Although indigenous people have widely been blamed for degrading CHT’s forest resources through the practice of shifting cultivation, in reality, they are still prime conservers of our natural forests.

They traditionally maintain a common forest area, which is known as Village Common Forest (VCF), or Parabon, or Mouza reserve, etc, and these VCFs are essentially repositories of food, biodiversity, and medicinal plants.

Some researchers argued that their management has set a standard model for the protection of biodiversity, environment, and natural resources. A recent biodiversity assessment study indicates that VCFs are quite rich in terms of biodiversity resources compared to government-managed reserve forests in the CHT.

The study identified the presence of 33 species of amphibians, 61 species of reptiles, 187 species of birds, and 38 species of mammals in small VCF situated in Rangamati, which has an area of only 68.7 hectares. The VCF also includes 113 species of plants, of which 39 species are trees. There are more than 300 such VCFs in Bangladesh.

However, it is true that our jungles and jungle creatures are vanishing rapidly, and our forest management modalities and efforts need to be revisited or adjusted. Without involving all stake-holders including the surrounding communities, forest officials, even in large numbers with modern equipment, may not be able to secure proper protection.

Political commitment, especially of local leaders and the elite’s commitment is very much needed to halt the high rate of deforestation and forest degradation. Conserving the existing natural forest should be a major priority of the Bangladesh Forest Department, instead of creating plantations by clearing the natural forests.

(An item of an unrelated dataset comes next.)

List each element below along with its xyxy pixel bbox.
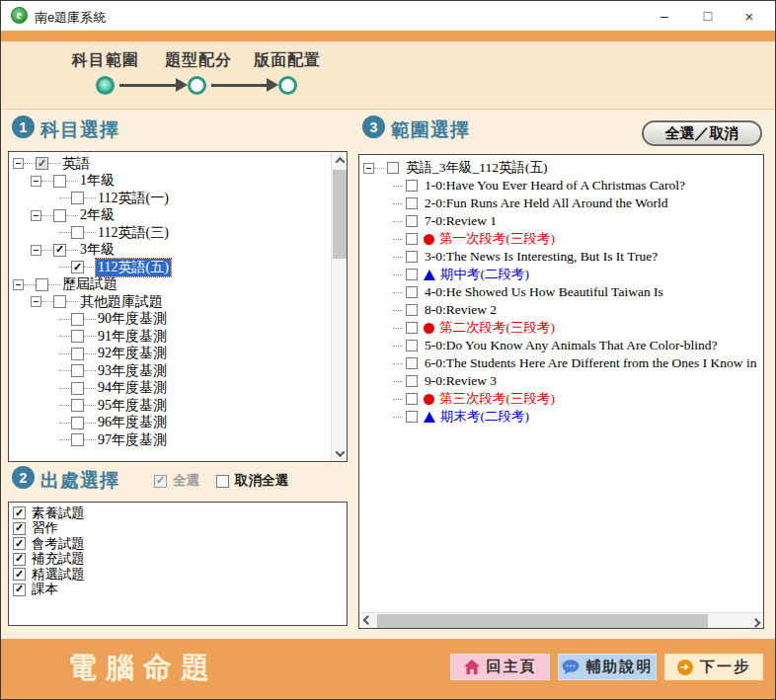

The use of remote sensing in forest could help the top management and decision-makers to secure governance in forest management. Moreover, Geographic Information System (GIS) and remote sensing will also help reduce corruption in forest management.

The attitude of custodian authority also needs to be revisited. Respecting other stake-holders’ opinions in forest management may develop a sense of ownership among stake-holders and communities of state forests.

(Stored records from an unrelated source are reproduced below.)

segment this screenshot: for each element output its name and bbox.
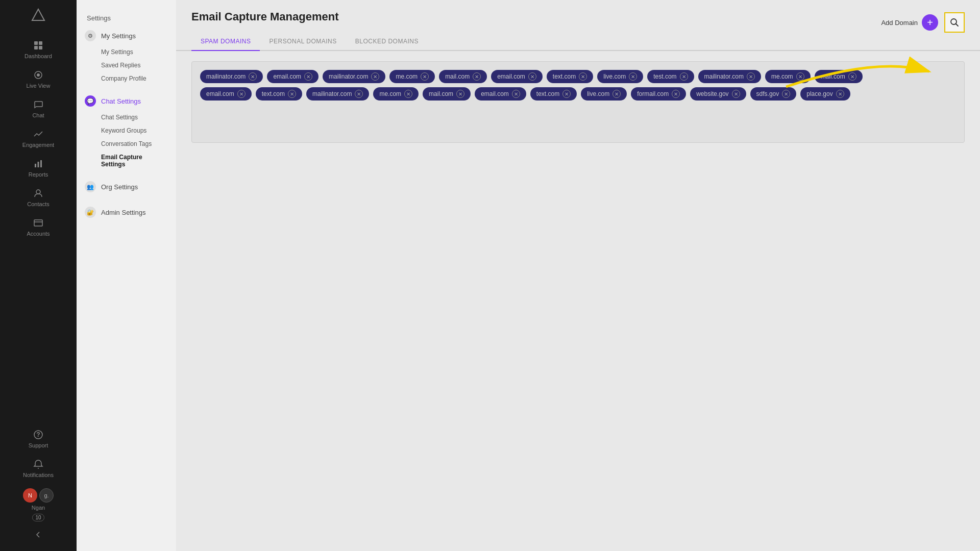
menu-parent-chat-settings[interactable]: 💬 Chat Settings	[77, 91, 176, 111]
menu-child-my-settings[interactable]: My Settings	[77, 45, 176, 59]
menu-child-saved-replies[interactable]: Saved Replies	[77, 59, 176, 72]
svg-marker-0	[32, 9, 44, 20]
remove-domain-button[interactable]: ✕	[672, 90, 680, 98]
remove-domain-button[interactable]: ✕	[512, 90, 520, 98]
tab-personal-domains[interactable]: PERSONAL DOMAINS	[260, 33, 346, 50]
left-navigation: Dashboard Live View Chat Engagement Repo…	[0, 0, 77, 551]
page-header: Email Capture Management Add Domain +	[176, 0, 980, 33]
svg-text:?: ?	[36, 431, 40, 438]
nav-item-reports[interactable]: Reports	[0, 153, 77, 183]
domain-tag: mail.com✕	[439, 70, 487, 83]
settings-sidebar: Settings ⚙ My Settings My Settings Saved…	[77, 0, 176, 551]
reports-icon	[33, 158, 44, 169]
tab-blocked-domains[interactable]: BLOCKED DOMAINS	[346, 33, 428, 50]
notification-badge: 10	[32, 514, 44, 521]
admin-settings-icon: 🔐	[85, 207, 96, 218]
search-button[interactable]	[944, 12, 965, 33]
domain-tag: me.com✕	[389, 70, 435, 83]
domain-tag: website.gov✕	[690, 87, 746, 101]
domain-tag: email.com✕	[200, 87, 252, 101]
domain-tag: me.com✕	[765, 70, 811, 83]
user-avatar: N	[23, 488, 37, 503]
nav-item-notifications[interactable]: Notifications	[0, 454, 77, 483]
svg-line-17	[956, 24, 959, 27]
domain-tag: mailinator.com✕	[323, 70, 385, 83]
menu-parent-my-settings[interactable]: ⚙ My Settings	[77, 26, 176, 45]
domain-tag: live.com✕	[597, 70, 643, 83]
add-domain-plus-icon: +	[922, 14, 938, 31]
nav-item-contacts[interactable]: Contacts	[0, 183, 77, 212]
nav-item-accounts[interactable]: Accounts	[0, 212, 77, 242]
contacts-icon	[33, 188, 44, 199]
remove-domain-button[interactable]: ✕	[473, 72, 481, 81]
remove-domain-button[interactable]: ✕	[836, 90, 844, 98]
domain-tag: me.com✕	[373, 87, 419, 101]
nav-item-support[interactable]: ? Support	[0, 424, 77, 454]
remove-domain-button[interactable]: ✕	[680, 72, 688, 81]
domain-tag: text.com✕	[547, 70, 593, 83]
remove-domain-button[interactable]: ✕	[562, 90, 571, 98]
dashboard-icon	[33, 40, 44, 51]
header-actions: Add Domain +	[881, 10, 965, 33]
domains-container: mailinator.com✕email.com✕mailinator.com✕…	[191, 61, 965, 143]
domain-tag: mailinator.com✕	[306, 87, 369, 101]
main-content: Email Capture Management Add Domain + SP…	[176, 0, 980, 551]
remove-domain-button[interactable]: ✕	[404, 90, 412, 98]
add-domain-button[interactable]: Add Domain +	[881, 14, 938, 31]
nav-item-dashboard[interactable]: Dashboard	[0, 35, 77, 64]
tab-spam-domains[interactable]: SPAM DOMAINS	[191, 33, 260, 50]
remove-domain-button[interactable]: ✕	[421, 72, 429, 81]
accounts-icon	[33, 217, 44, 229]
support-icon: ?	[33, 429, 44, 440]
remove-domain-button[interactable]: ✕	[796, 72, 804, 81]
collapse-nav-button[interactable]	[34, 527, 42, 545]
remove-domain-button[interactable]: ✕	[371, 72, 379, 81]
menu-child-email-capture-settings[interactable]: Email Capture Settings	[77, 151, 176, 171]
remove-domain-button[interactable]: ✕	[629, 72, 637, 81]
domain-tag: mailinator.com✕	[698, 70, 761, 83]
remove-domain-button[interactable]: ✕	[848, 72, 856, 81]
remove-domain-button[interactable]: ✕	[612, 90, 621, 98]
chat-settings-icon: 💬	[85, 95, 96, 107]
remove-domain-button[interactable]: ✕	[579, 72, 587, 81]
menu-group-admin-settings: 🔐 Admin Settings	[77, 203, 176, 222]
remove-domain-button[interactable]: ✕	[747, 72, 755, 81]
remove-domain-button[interactable]: ✕	[782, 90, 790, 98]
logo[interactable]	[29, 6, 47, 24]
svg-rect-9	[40, 160, 42, 167]
menu-child-company-profile[interactable]: Company Profile	[77, 72, 176, 85]
menu-parent-org-settings[interactable]: 👥 Org Settings	[77, 177, 176, 196]
domain-tag: mail.com✕	[815, 70, 863, 83]
domain-tag: email.com✕	[475, 87, 526, 101]
svg-rect-2	[39, 41, 42, 45]
remove-domain-button[interactable]: ✕	[237, 90, 246, 98]
remove-domain-button[interactable]: ✕	[528, 72, 536, 81]
org-settings-icon: 👥	[85, 181, 96, 192]
remove-domain-button[interactable]: ✕	[249, 72, 257, 81]
menu-child-keyword-groups[interactable]: Keyword Groups	[77, 124, 176, 137]
menu-group-chat-settings: 💬 Chat Settings Chat Settings Keyword Gr…	[77, 91, 176, 171]
live-view-icon	[33, 69, 44, 81]
settings-section-title: Settings	[77, 10, 176, 26]
domain-tag: mailinator.com✕	[200, 70, 263, 83]
nav-item-engagement[interactable]: Engagement	[0, 123, 77, 153]
remove-domain-button[interactable]: ✕	[304, 72, 312, 81]
domain-tag: live.com✕	[581, 87, 627, 101]
my-settings-icon: ⚙	[85, 30, 96, 41]
remove-domain-button[interactable]: ✕	[288, 90, 296, 98]
remove-domain-button[interactable]: ✕	[456, 90, 464, 98]
search-icon	[950, 18, 959, 27]
remove-domain-button[interactable]: ✕	[355, 90, 363, 98]
menu-parent-admin-settings[interactable]: 🔐 Admin Settings	[77, 203, 176, 222]
menu-child-chat-settings[interactable]: Chat Settings	[77, 111, 176, 124]
chat-icon	[33, 99, 44, 110]
svg-rect-7	[35, 164, 36, 167]
domain-tag: formail.com✕	[631, 87, 686, 101]
remove-domain-button[interactable]: ✕	[732, 90, 740, 98]
nav-item-chat[interactable]: Chat	[0, 94, 77, 123]
nav-item-user[interactable]: N g. Ngan 10	[0, 483, 77, 527]
menu-child-conversation-tags[interactable]: Conversation Tags	[77, 137, 176, 151]
nav-item-live-view[interactable]: Live View	[0, 64, 77, 94]
engagement-icon	[33, 129, 44, 140]
domains-row-1: mailinator.com✕email.com✕mailinator.com✕…	[200, 70, 956, 83]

When the surrounded community feels that this is their own forest, they will protect the forest and forest resources at any cost.

When you ask someone to carry your own goods, he or she may feel some burden, but when you ask them to carry goods that they share ownership with, they may feel honoured, not burdened.

We cannot wait for those days, when our forest eco-systems become gammy to deliver the fruits of life. Unfortunately, it is true that our life and livelihoods are very much interlinked to our forest eco-system — without them our people will not be able to earn their livelihoods — especially those who live below or around poverty line. To have a healthy forest eco-system, we have to conserve all the creatures of our forest, both plant and animals, from tiny to mammoth-sized.

Abdul Mannan is a forestry expert. He currently works as program officer of Arannayk Foundation.